Los ultrasonidos se vuelven más débiles. Agazapado contra Jabar, me tomo un segundo para inspeccionar mi herida. Tengo la parte superior del brazo derecho hecha trizas, lo que ha arruinado por completo mi bandera de Oklahoma. La mitad de las puñeteras plumas de águila que cuelgan de la parte inferior del escudo de guerra osage han quedado raspadas por las astillas de roca negra. Le enseño el brazo a Jabar.
—Mira lo que le han hecho esos hijos de puta a mi tatuaje, colega.
Él me mira sacudiendo la cabeza. Tiene la boca tapada con el codo y respira a través de la tela de la manga. Puede que ahora mismo haya una sonrisa debajo de ese brazo. ¿Quién sabe? A lo mejor los dos vamos a salir de esta con vida.
Y entonces, como si tal cosa, el polvo se despeja.
El vendaval pasa por encima. Observamos cómo la enorme masa de polvo giratorio atraviesa la franja perimetral a toda velocidad, engulle la zona de seguridad y sigue adelante. Ahora brilla un sol radiante en un cielo azul despejado. En estas montañas el aire está enrarecido, y la intensa luz del sol proyecta sombras como el alquitrán. Ahora puedo ver mi aliento.

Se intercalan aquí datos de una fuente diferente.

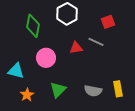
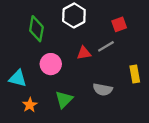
gray line: (96, 42) -> (106, 46), turned -56
yellow rectangle: (118, 89) -> (135, 74), moved
gray semicircle: (93, 91) -> (103, 89), moved

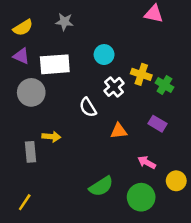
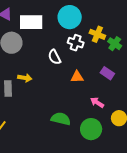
cyan circle: (104, 55) -> (70, 17), size x1.5
white cross: (114, 87) -> (76, 43), turned -35
green semicircle: (101, 186) -> (61, 119), turned -138

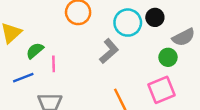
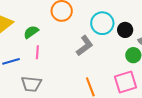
black circle: (155, 17) -> (125, 30), moved
green semicircle: (35, 51) -> (31, 32), moved

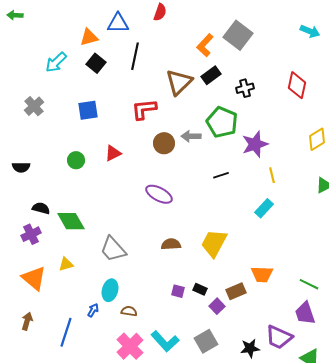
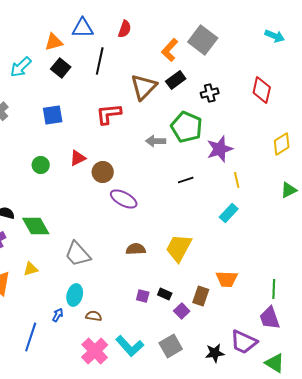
red semicircle: (160, 12) -> (125, 29), moved
brown circle: (164, 143) -> (103, 172), moved
green line: (309, 284) -> (274, 289), turned 66
brown rectangle: (236, 291) -> (201, 296), turned -48

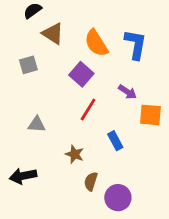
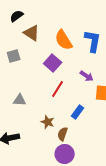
blue rectangle: (115, 141) -> (78, 112), turned 64
brown semicircle: (91, 181) -> (63, 134), moved
purple circle: (118, 198) -> (65, 154), moved

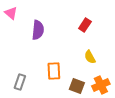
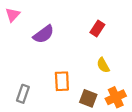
pink triangle: (11, 13) -> (13, 15), turned 32
purple semicircle: (38, 30) -> (44, 34), turned 48

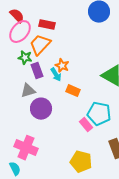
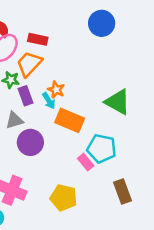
orange rectangle: (73, 91) -> (70, 120), size x1.6
yellow pentagon: (81, 162) -> (64, 198), moved

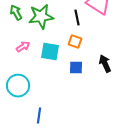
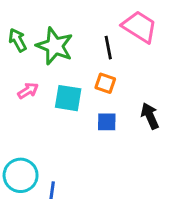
green star: (41, 17) -> (55, 46), turned 30
cyan circle: (18, 86) -> (21, 175), moved

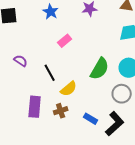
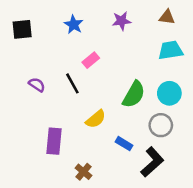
black line: (50, 73) -> (72, 83), moved
brown cross: (61, 111) -> (83, 172), moved, turned -32
blue rectangle: (91, 119) -> (124, 144), moved

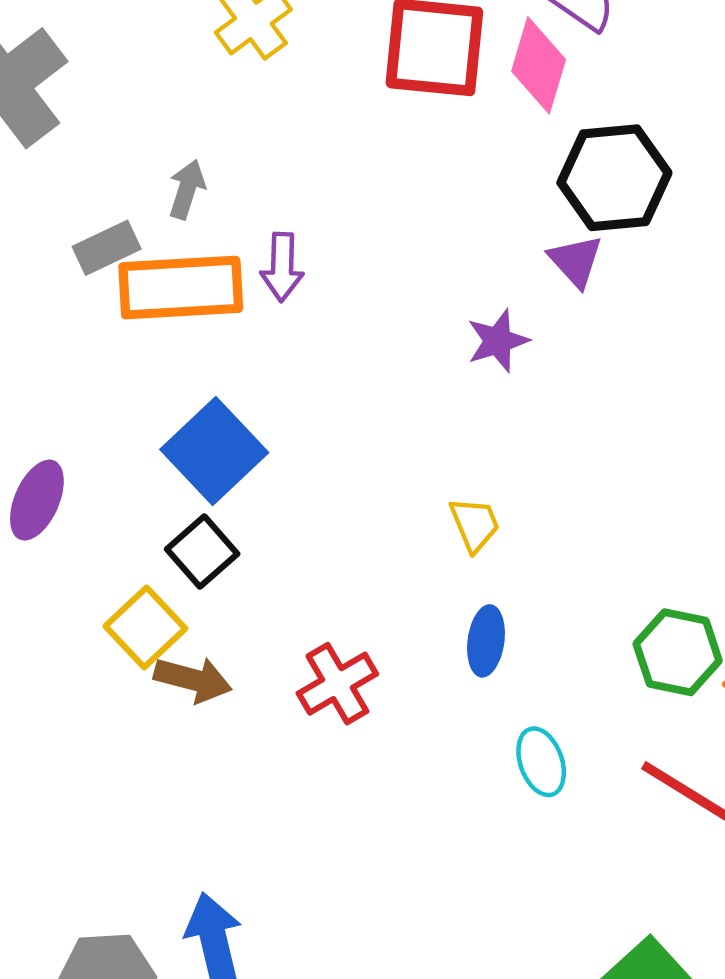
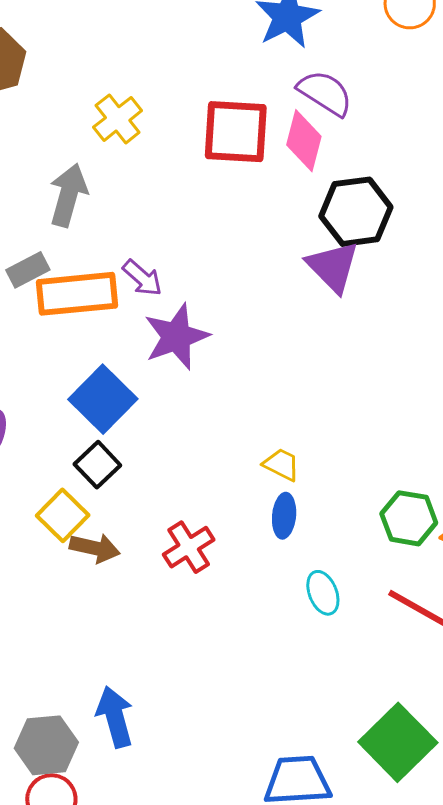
gray arrow: (187, 189) -> (68, 195), moved, size x1.6
purple triangle: (576, 261) -> (333, 267), size x1.5
purple arrow: (282, 267) -> (142, 278), turned -48
purple star: (498, 341) -> (176, 337), moved, size x1.6
yellow trapezoid: (475, 524) -> (281, 464), moved, turned -39

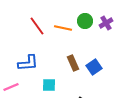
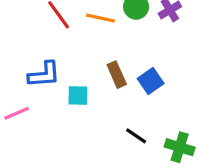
cyan square: (49, 85) -> (78, 96), moved

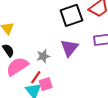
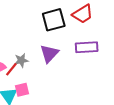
red line: (36, 77) -> (11, 69), moved

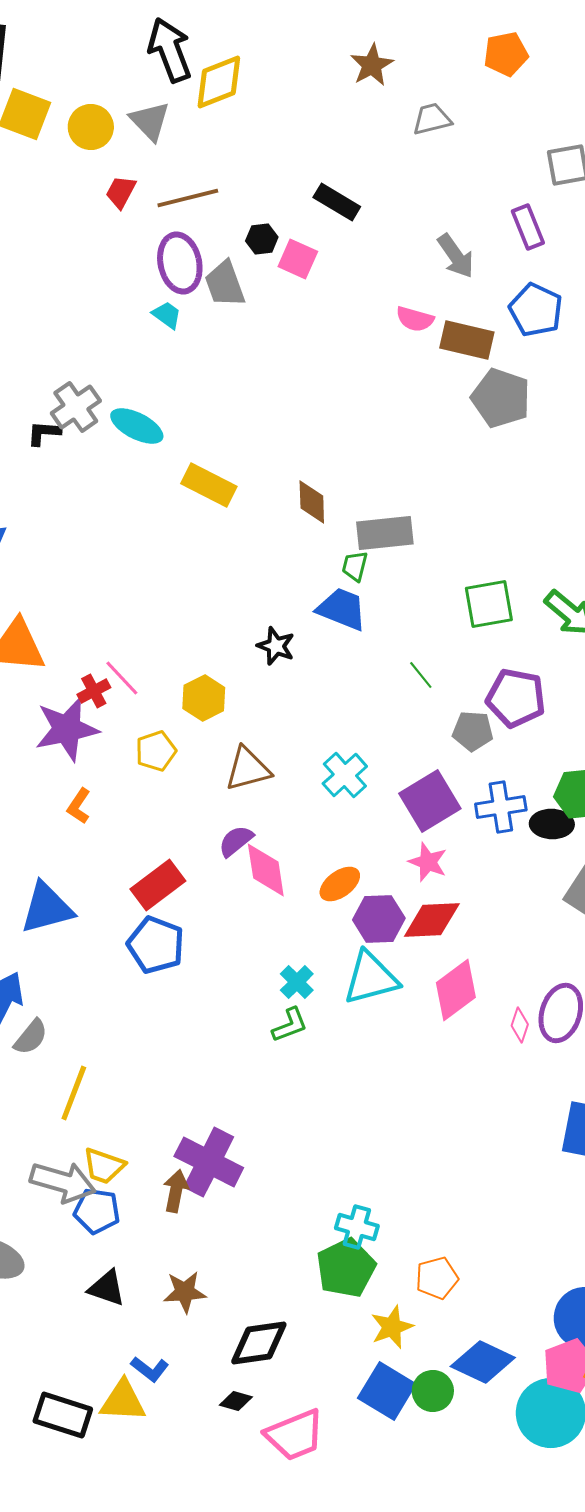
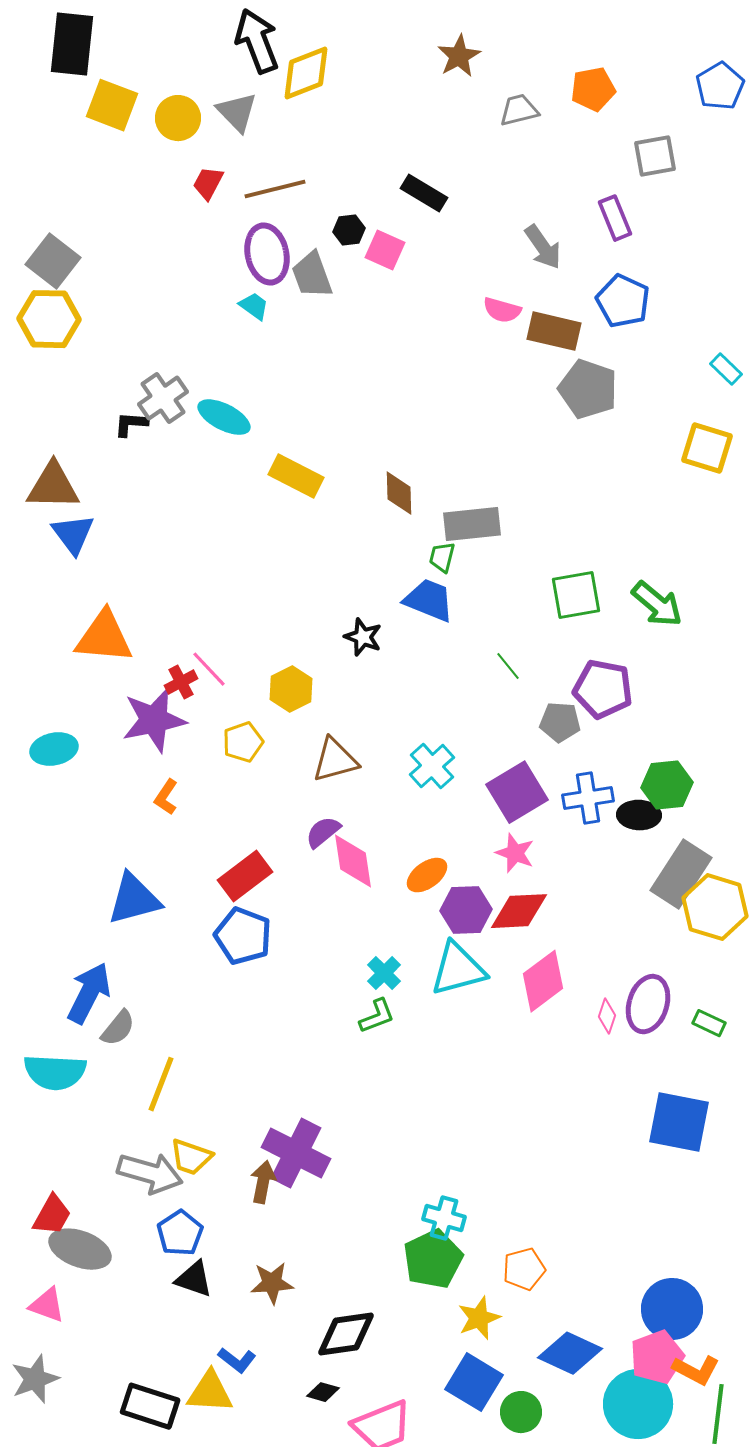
orange pentagon: (506, 54) -> (593, 89), moved
blue pentagon: (97, 1211) -> (180, 1233), moved, turned 30
green circle: (433, 1391) -> (521, 1412), moved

Y me imagino que los robots también.
Corremos todo lo que podemos, manteniéndonos agachados y moviéndonos como flechas entre las tumbas más grandes protegidas por jaulas de acero azules o verdes. No sé adónde vamos. Solo espero que Jabar tenga un plan y que incluya mi supervivencia.
Al cabo de un par de minutos, veo un destello con el rabillo del ojo. Es un arma centinela móvil que avanza por un sendero accidentado en medio del cementerio, balanceando su rifle de acá para allá. La luz del sol centellea en la mira telescópica que sobresale encima del arma. Las patas dobladas tiemblan sobre la tierra llena de baches, pero el cañón del rifle permanece inmóvil como una estatua.